VI.II Kane
Ein kühler Wind jagte mir einen Schauer über den Rücken und frühmorgendlicher Tau befeuchtete meine Kleidung. Die Vögel begannen, sich gegenseitig aufzuwecken und rissen auch mich aus einem tiefen Schlaf, den ich so lange nötig gehabt hatte.
Ich öffnete die Augen, es war noch nicht mal richtig hell. Die Sonne versteckte sich noch zaghaft hinter der Bergkette und würde das Tal erst in wenigen Stunden mit erbarmungsloser HItze heimsuchen. Nias regungsloser Körper lag zu meiner Rechten. Tiefe Atemzüge hoben und senkten ihren Brustkorb.

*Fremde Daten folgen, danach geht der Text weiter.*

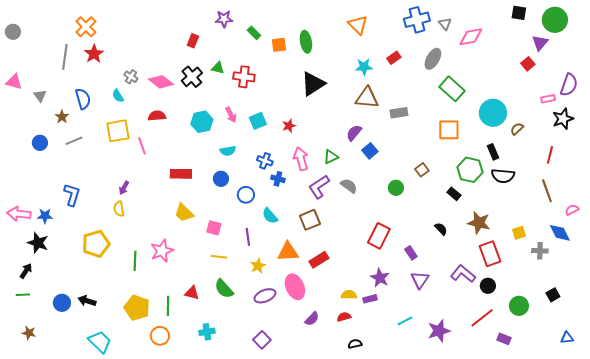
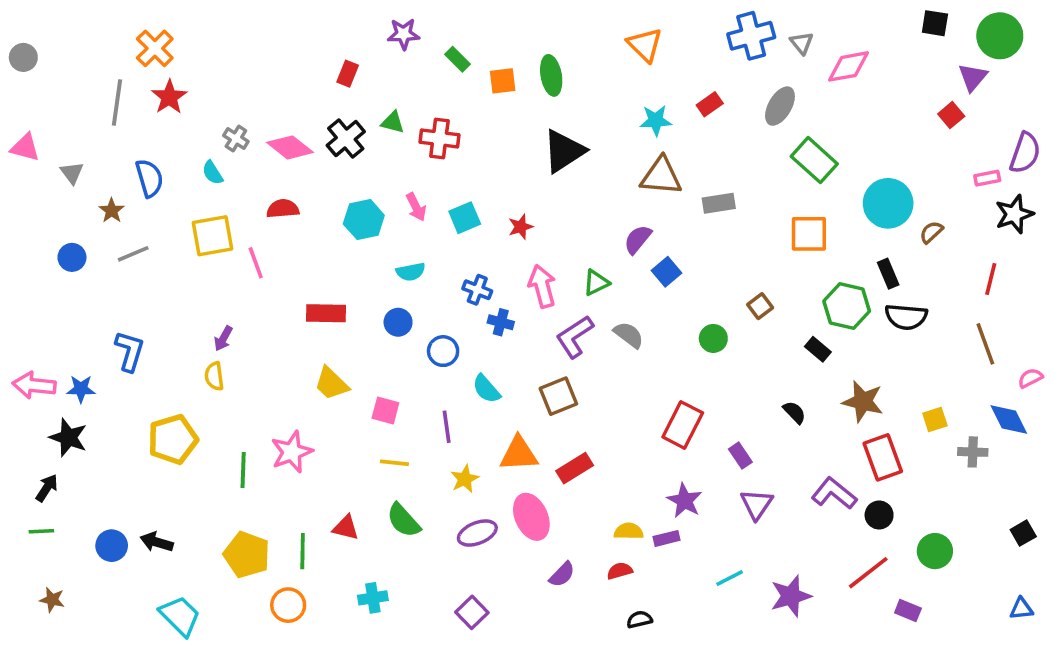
black square: (553, 295) -> (1023, 533), moved

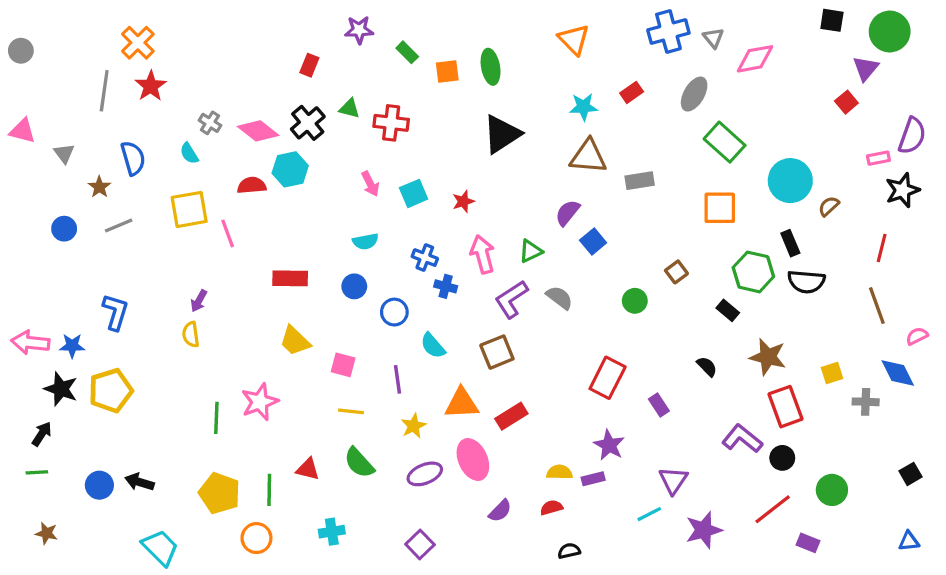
cyan hexagon: (364, 220) -> (290, 169), moved
yellow pentagon: (173, 439) -> (111, 391), moved
purple triangle: (757, 504) -> (673, 480), moved

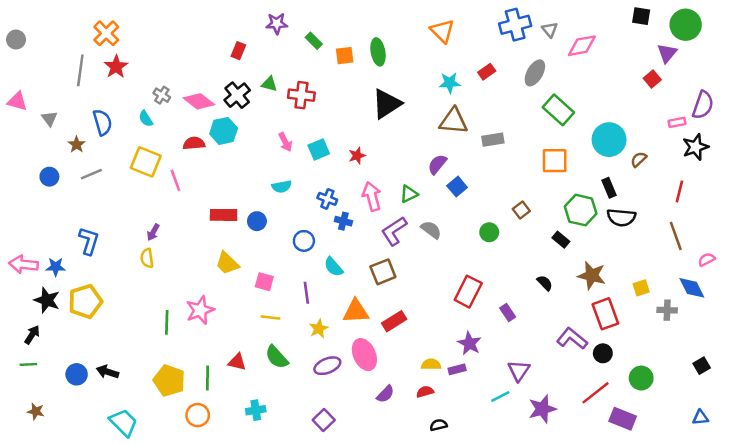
yellow square: (189, 209) -> (146, 162), turned 32
blue circle: (354, 286) -> (257, 221), moved
purple rectangle: (808, 543) -> (623, 419), size x1.5

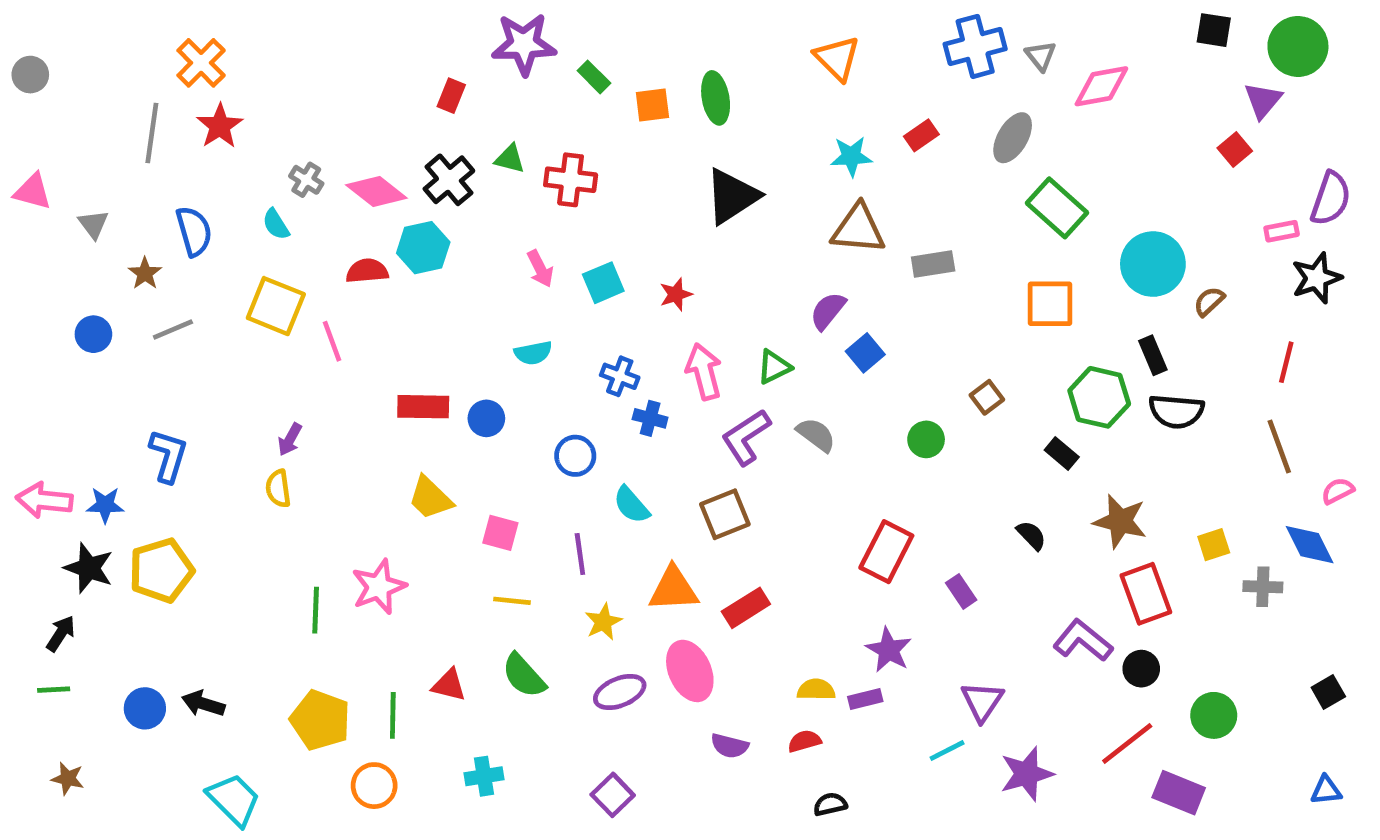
purple star: (277, 23) -> (524, 44), size x1.5
purple semicircle: (385, 394) -> (730, 746), turned 60

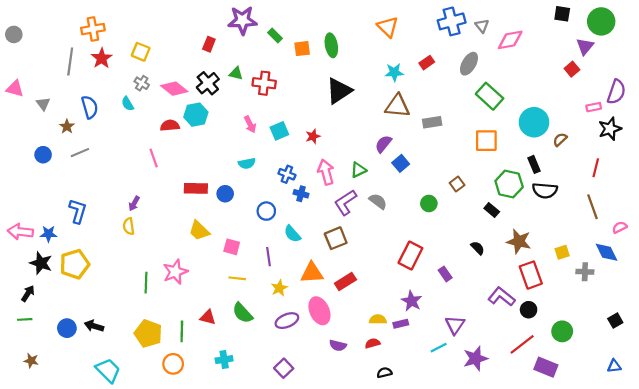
orange cross: (201, 63) -> (93, 29), turned 35
yellow square: (276, 306) -> (141, 52), moved, size x0.7

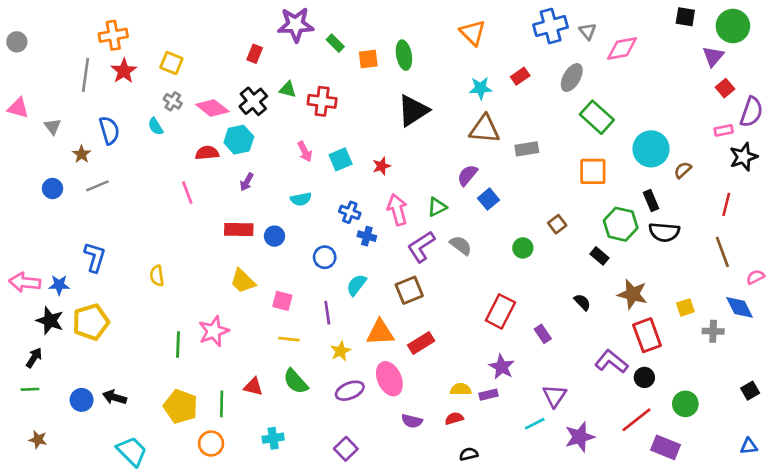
red square: (572, 69) -> (725, 88), moved
purple arrow: (134, 203) -> (247, 182), moved
cyan semicircle: (292, 234) -> (356, 285), turned 78

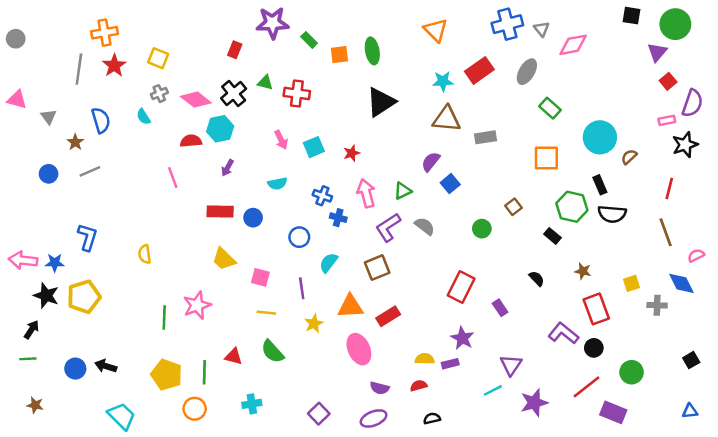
red rectangle: (520, 76) -> (479, 70), size x1.6
gray cross: (173, 101) -> (159, 94), turned 35
green rectangle: (597, 117) -> (550, 108), size x0.7
brown star: (633, 294) -> (583, 271), size x0.6
purple ellipse: (350, 391) -> (374, 418), moved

Ich hob mich mühselig in einen Schneidersitz und streckte meine Wirbelsäule. Als ich mich dann nach links drehte, rutschte mir das Herz in die Magengegend. Eugene war verschwunden. Nicht schon wieder. Ich warf meinen Kopf in den Nacken und verdrehte die Augen. Eugene war seit jeher ein unruhiger Japshase gewesen. Stürzte sich blindlings - haha - in ungeahnte Gefahren, nur weil er keine halbe Stunde still sitzen konnte. Wie oft hatten wir ihn gerade so an der Grenze der Oase einsammeln können, bevor er uns auf seinem Erkundungstrip alle verraten hätte. Oder wie oft hatte ich ihn am Kragen zurück zum Rebellenstützpunkt zerren müssen, weil er meinte, ohne ihn seien wir alle besser dran. Dummkopf.
Ich raufte also meine Haare, schlug den Staub von Hose und Hemd ab und verließ so leise wie möglich den kleinen Unterschlupf. Mit den Fingern schrieb ich einen kurzen Satz in den Sand vor der Feuerstelle. Bereite Grabor vor. Nia wüsste schon etwas damit anzufangen. Und dank ihrer Sturheit, so hoffte ich, würde sie nicht auf den hirnrissigen Gedanken kommen, uns zu folgen.
Was waren nun wieder deine Gedanken, Eu?! In der Dämmerung konnte ich kaum etwas erkennen, also riskierte ich es, die Gegend mit einer kleinen Flamme auf der Handfläche auszuleuchten. Er war nicht alleine ohne uns nach Grabor gegangen, das stand fest. Und aus dem Kanton war er gerade erst entkommen. In Aedas war niemand. Und ein anderes mögliches Ziel kam mir nicht in den Sinn. Er musste in der Nähe sein. Also hielt ich nach Fußspuren, zertretenem Gras und abgeknickten Ästen und Büschen Ausschau. Keine 10 Meter entfernt wurde ich fündig. Eugenes Fußspuren waren auf Stein und Sand kaum zu erkennen, dafür fiel es ihm ziemlich schwer, herunterhängenden Ästen auszuweichen. Ich musste schmunzeln. So bedacht er mit seinen Füßen war, so unbedacht war er mit seinem Kopf.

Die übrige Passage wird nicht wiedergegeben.